As of early last week, Binance had experienced net outflows of $2.1 billion on the Ethereum blockchain of the $63.2 billion in the exchange’s publicly disclosed wallets. Analysts claim that these withdrawals are likely due to Binance’s decision to bring back trading fees at the same time the Commodity Futures Trading Commission is suing the exchange for allegedly violating rules designed to prevent illicit financial activity. Investors, traders, and analysts are monitoring closely for more regulatory actions against Binance in the coming months. Some individuals are even pulling their money out of Binance, fearing the type of bank runs that felled crypto exchange FTX and other lending platforms last year.

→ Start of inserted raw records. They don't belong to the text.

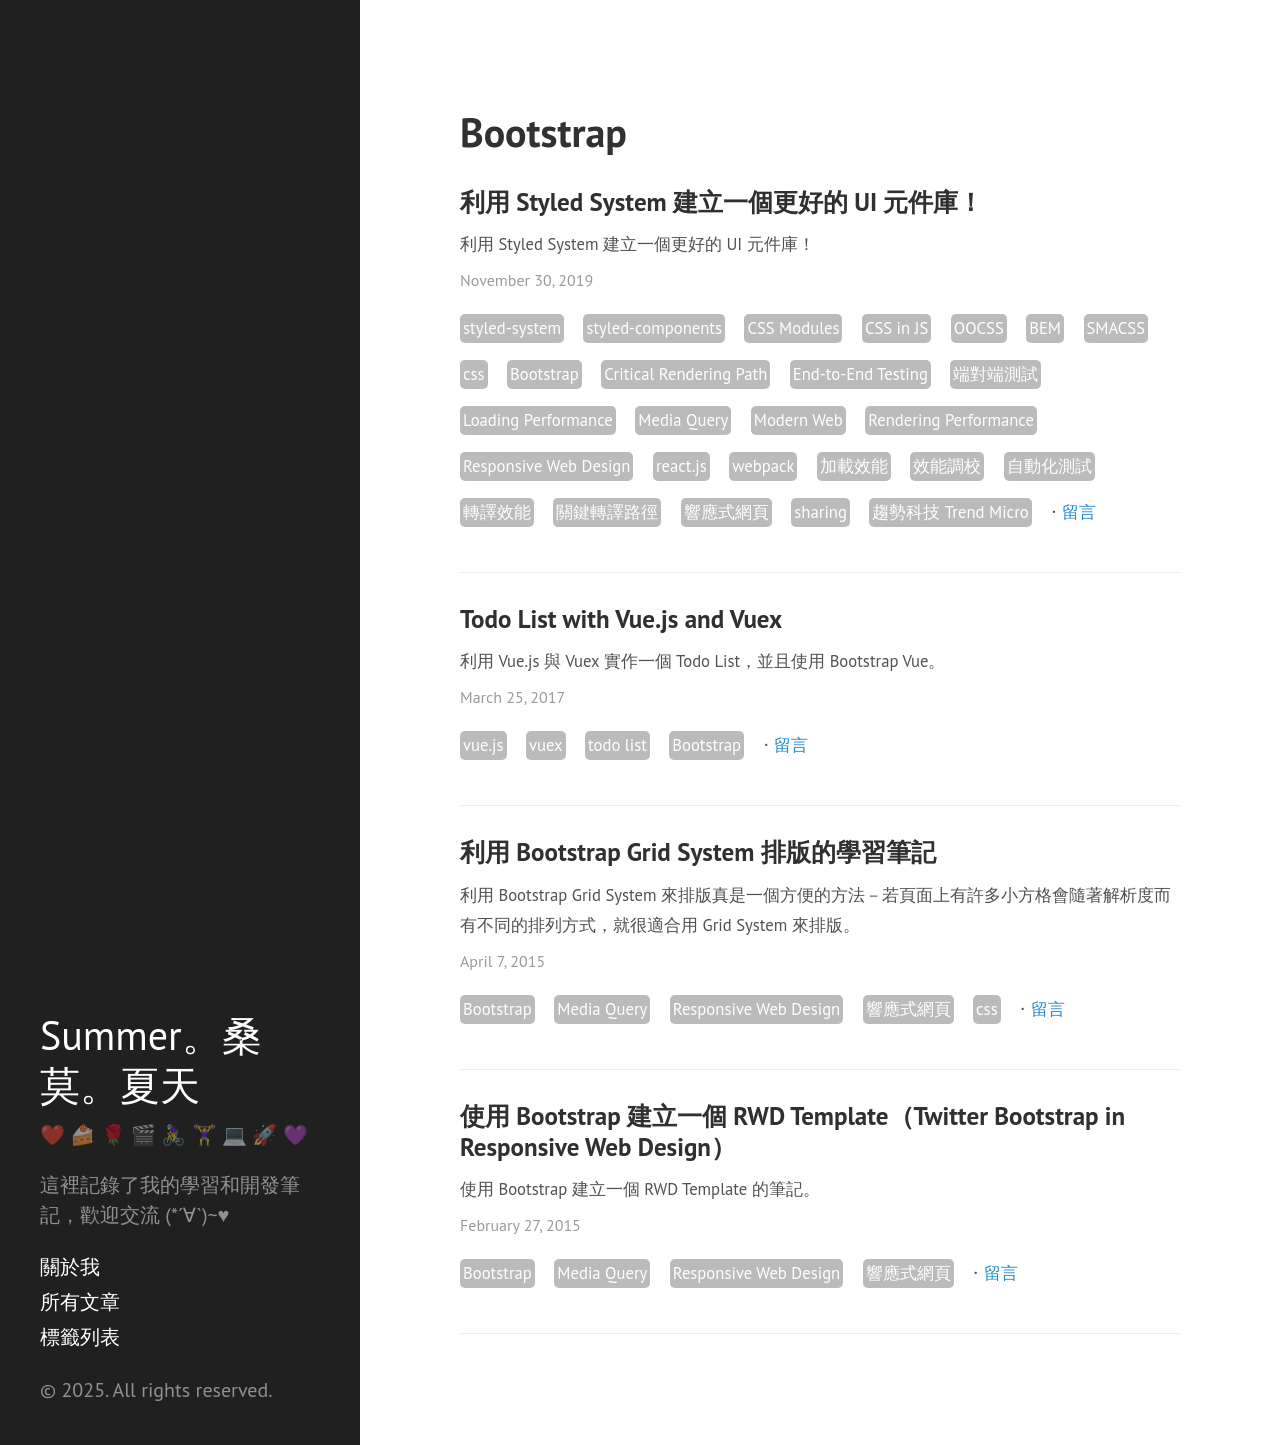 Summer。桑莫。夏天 (151, 1060)
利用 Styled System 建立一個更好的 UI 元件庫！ (721, 202)
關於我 (70, 1267)
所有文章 (80, 1302)
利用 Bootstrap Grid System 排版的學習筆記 (698, 852)
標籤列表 (80, 1337)
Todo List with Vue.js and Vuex (621, 619)
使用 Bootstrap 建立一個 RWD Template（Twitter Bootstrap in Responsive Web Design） (792, 1131)
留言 (1079, 512) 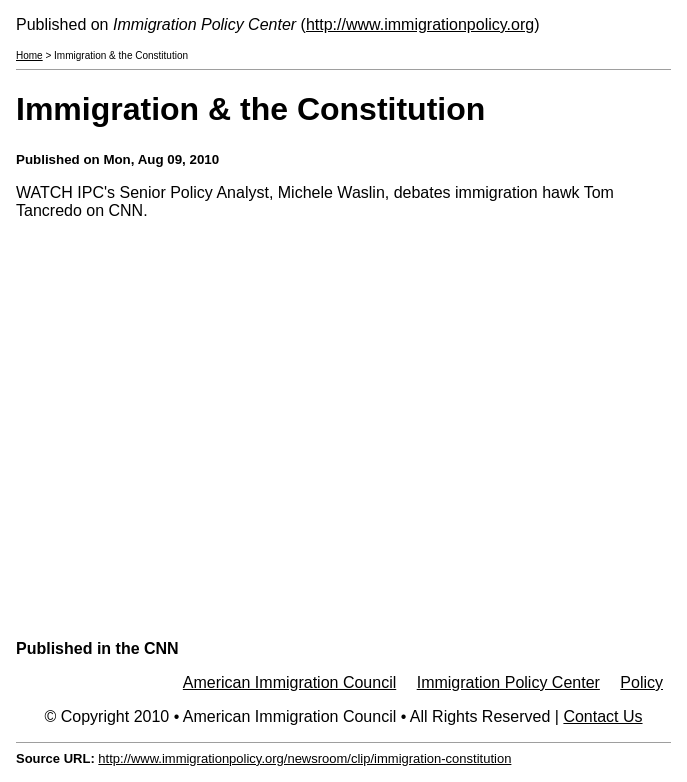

Expert Insights and Predictions

“The NYSE McClellan Oscillator is currently 86.02, which suggests that the stock market is starting to see overbought conditions. This doesn't mean that there is immediate downside, but it does mean that we are reaching a point of buyer exhaustion.

It is also noteworthy that the trend of highs vs lows on the NYSE suggests that we are still in a bearish environment. Lows have been much more pronounced than highs, with a few headfakes along the way of rallies. We are back in one of these periods, but as we can see to close the week there were only 45 new highs on the NYSE.

Overall, we're starting the second quarter with some degree of froth in the market after the recent bear market rally. I don't believe that this is the start of a new bull, as if it was it would be with the highest valuations to start a new bull market in history. Be nimble out there!”

“These past week's banking liquidity crisis, ironically, has improved financial conditions, as the Federal Reserve was “forced” to become less hawkish. This liquidity inflow has sent risk assets back up.

If we look at QQQ, we can see that the market is back in positive gamma. In these cases, the delta hedging activity of market makers becomes a stabilizing factor for the market lowering the overall volatility. As we can see in our chart, GEX and Cumulative GEX have become positive factors for the market.

At the same time, we can see that the positioning throughout the option chain is bullish. The market is well positioned above current price. These levels can act like magnets for daily price movement.

Finally, we analyze the Option Matrix, the easiest way to monitor gamma & delta exposure throughout the month. Its position is very bullish right now and we can expect more likely continuing upward moves.”